I was only about 3 or 4 persons away from getting the 2nd part of the application (there were 4) out of the way.

Or so I thought. When I got to the window, the lady told me I was in the wrong line and had to go down to the other end of the room to have my application pre-processed.

I first applied for a passport in 2005 but was not able to immediately claim it. It turns out the DFA destroys unclaimed passports to keep them from being used for other purposes by other individuals. It made sense to me when I was first told about it. But at this point - at this precise moment - it made no difference to me. It meant I had to line up... again!

No choice. I had to respect the applicants who had lined up at these windows (the right ones) before me. It took another hour.

Outside there was another line. (Surprise, surprise!) It lead to the auditorium, where the last 2 parts of the application were going to happen.

As expected, the mass of humanity that welcomed me at the basketball court was there to greet me again. But somehow, the whole scene looked different.

Maybe because they - all of us - knew we were nearing the end of suffering.

Or maybe it was the nicely done, high-ceiling, well ventilated, air-conditioned auditorium. Or the fact that everyone in the hall, including me, realized we were all getting closer and closer to our much-sought-after exile out of the country.

And so we waited. And waited. And waited. And after another hour and a half, I got through the whole process. All in all, it took about 5 and a half hours. I was on my way home a little before 5pm.

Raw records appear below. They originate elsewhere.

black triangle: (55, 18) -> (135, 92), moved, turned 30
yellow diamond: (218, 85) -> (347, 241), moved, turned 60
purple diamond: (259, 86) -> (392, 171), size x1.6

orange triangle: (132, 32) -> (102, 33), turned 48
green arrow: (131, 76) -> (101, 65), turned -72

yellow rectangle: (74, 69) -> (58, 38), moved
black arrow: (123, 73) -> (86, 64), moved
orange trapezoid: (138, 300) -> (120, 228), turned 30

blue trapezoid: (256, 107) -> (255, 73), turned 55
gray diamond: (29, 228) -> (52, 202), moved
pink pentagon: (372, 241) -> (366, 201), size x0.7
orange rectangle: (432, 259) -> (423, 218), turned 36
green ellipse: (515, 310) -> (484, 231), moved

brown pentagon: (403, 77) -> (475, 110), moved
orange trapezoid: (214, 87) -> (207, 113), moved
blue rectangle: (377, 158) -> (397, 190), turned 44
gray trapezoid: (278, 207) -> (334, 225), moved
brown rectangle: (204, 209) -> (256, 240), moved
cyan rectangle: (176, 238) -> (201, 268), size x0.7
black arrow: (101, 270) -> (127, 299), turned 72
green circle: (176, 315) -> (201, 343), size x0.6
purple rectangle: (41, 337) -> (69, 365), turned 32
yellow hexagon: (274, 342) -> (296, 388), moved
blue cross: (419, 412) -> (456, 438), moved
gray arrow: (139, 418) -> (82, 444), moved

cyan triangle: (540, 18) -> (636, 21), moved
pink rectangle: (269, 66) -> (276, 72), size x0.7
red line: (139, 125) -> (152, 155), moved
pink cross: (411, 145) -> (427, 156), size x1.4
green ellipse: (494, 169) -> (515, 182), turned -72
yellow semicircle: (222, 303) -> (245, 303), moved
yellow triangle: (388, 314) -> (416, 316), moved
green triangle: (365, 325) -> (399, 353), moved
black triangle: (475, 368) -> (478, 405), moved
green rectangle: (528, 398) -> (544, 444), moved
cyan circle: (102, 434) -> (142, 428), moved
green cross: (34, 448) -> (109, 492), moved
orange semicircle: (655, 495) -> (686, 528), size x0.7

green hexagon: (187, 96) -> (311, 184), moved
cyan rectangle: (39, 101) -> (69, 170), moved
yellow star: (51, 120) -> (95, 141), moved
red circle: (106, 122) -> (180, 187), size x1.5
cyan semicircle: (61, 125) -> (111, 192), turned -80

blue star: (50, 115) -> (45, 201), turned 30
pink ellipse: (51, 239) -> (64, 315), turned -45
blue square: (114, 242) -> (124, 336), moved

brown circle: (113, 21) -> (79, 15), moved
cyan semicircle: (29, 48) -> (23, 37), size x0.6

Next week, my passport will be delivered, and I will begin another journey. I am taking one big step into the unknown. And I can't say I am not excited.

In a few weeks, who knows, I might get to see the same mass of humanity lining up before me at the airport. Whether we care to admit it or not, a mass exodus is happening before our eyes.

And I am not about to get left behind.


  1. Me pagka-sadista ka rin ano? NOTHING short of a life and death situation would MAKE me queue up in that place. Bayad kung bayad, that's what money is for!

  2. hahaha! you're right, millette. well, i didn't really know it was going to be that bad. but hey, you live you learn. hehehe.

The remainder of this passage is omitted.